An unusual program is making an equally unusual offer for west coast adults ages 18 to 35. Sea School Northwest, a program designed to train adults for entry-level maritime jobs in eight weeks at sea, has a large number of scholarships to grant in 2018 and is asking people to apply for a free training.
“We are looking for young adults who are ready to jump in, and start something totally new in their life,” said program Assistant Director, Caitlin Stanton. “Joining Sea School Northwest means you will leave home, join the crew of a ship, and become a mariner. If you complete the program, you’ll get a foot in the door to an amazing, high-wage, growing job market. We have scholarships for people who are ready to make the leap.”
Not sure what life at sea would be like? The jobs are as varied as the types of vessels on the water. The Sea School Northwest website mentions tug boats, scientific research vessels, small passenger vessels, cruise ships, and even an option for homebodies – shipyards that don’t require regular travel and have set hours.
If you’re ready to run away to sea, more information and application paperwork can be found at www.seaschoolnw.org.
“The common thread that I see uniting these jobs is that it’s hands-on work that you can be proud of, a good wage and benefits so you can live a good life, and a lot of opportunity for promotion.

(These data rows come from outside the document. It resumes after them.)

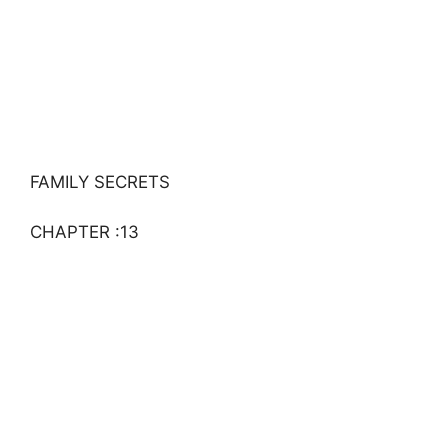
FAMILY SECRETS
CHAPTER :13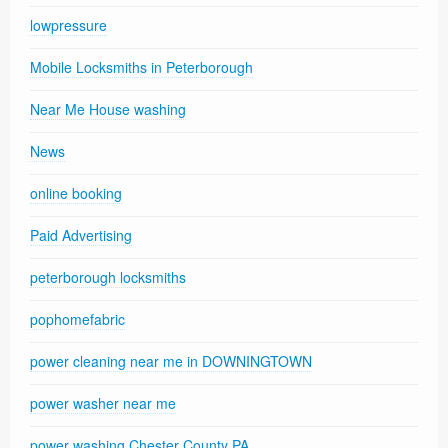
lowpressure
Mobile Locksmiths in Peterborough
Near Me House washing
News
online booking
Paid Advertising
peterborough locksmiths
pophomefabric
power cleaning near me in DOWNINGTOWN
power washer near me
power washing Chester County PA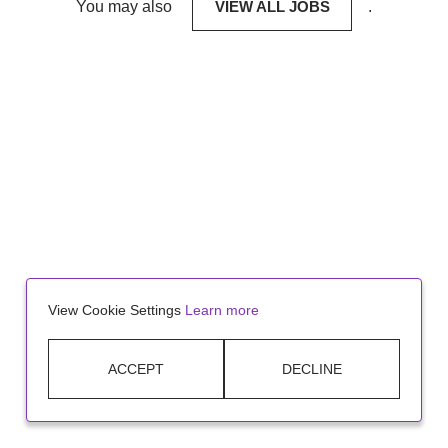
You may also
VIEW ALL JOBS
.
View Cookie Settings
Learn more
ACCEPT
DECLINE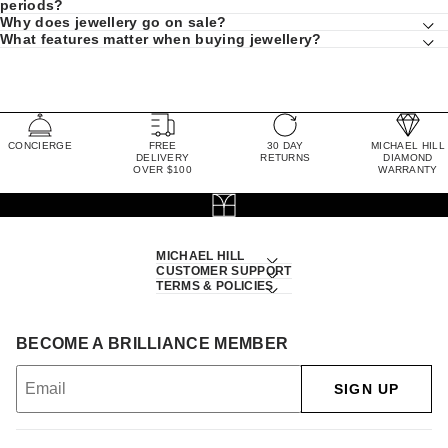
periods?
Why does jewellery go on sale?
What features matter when buying jewellery?
CONCIERGE
FREE
30 DAY
MICHAEL HILL
DELIVERY
RETURNS
DIAMOND
OVER $100
WARRANTY
MICHAEL HILL
CUSTOMER SUPPORT
TERMS & POLICIES
BECOME A BRILLIANCE MEMBER
SIGN UP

These are not dead end jobs – the industry is wide open and growing,” shared Program Director, Hali Boyd.
Scholarships cover everything from program tuition, to travel to and from the boat, and even provide a kit with work clothes and all needed tools.
Diverse applicants are encouraged to apply. While the minimum criteria for a full scholarship is being 18 to 35 and making less than double the federal poverty level wage, the Sea School Northwest website states, “We believe that equity and diversity are essential to a thriving, modern maritime workforce. In order to fulfill our mission to change the face of the maritime industry, we must take into account our society’s inequalities, including those based on race, class, gender, sexuality, ability, and geography. Through the direct support of women, people of color, LGBTQ people, registered tribal members and the coastal residents of the waters that we impact, we will continue to break barriers and create opportunities that challenge the status quo.”
For those who want to learn more, the program has a series of vessel Open Houses, and Panel Discussions between working mariners listed on its website events page. Especially sought are people from the many communities served by tall ships Lady Washington and Hawaiian Chieftain, which includes port communities in Washington, Oregon, and California.